My Husband Is Impotent..What Can I Do To Help Him?

Impotent Husband - Sad Older Man

Having a husband or partner who is impotent can be distressing for anyone and can cause serious strain on a relationship. In some cases a wife or girlfriend may blame herself for the condition, assuming that if she was attractive enough or sexually desirable to her husband or partner then he wouldn’t struggle with impotency.

However, in most cases impotency or erectile dysfunction (ED) is the result of a physical problem or an emotional concern on the part of the man. If your husband is impotent, consider some things you might do and what you might avoid.

We cover a lot of issues regarding women and impotence on this site, so there's plenty of helpful information for you.

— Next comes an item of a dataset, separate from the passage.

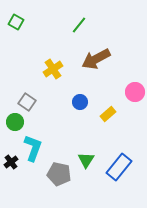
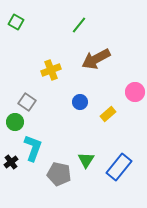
yellow cross: moved 2 px left, 1 px down; rotated 12 degrees clockwise
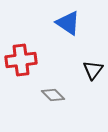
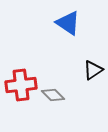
red cross: moved 25 px down
black triangle: rotated 20 degrees clockwise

Understanding Common Causes of ED

One thing you can do if your partner struggles with ED is to understand some common causes of the condition so you don’t blame yourself or make incorrect assumptions about the condition. In most cases ED is caused by poor blood circulation to the penis. For a man to achieve and sustain an erection, he needs to become sexually aroused and the body in turn will engorge the penis with blood so that it becomes erect.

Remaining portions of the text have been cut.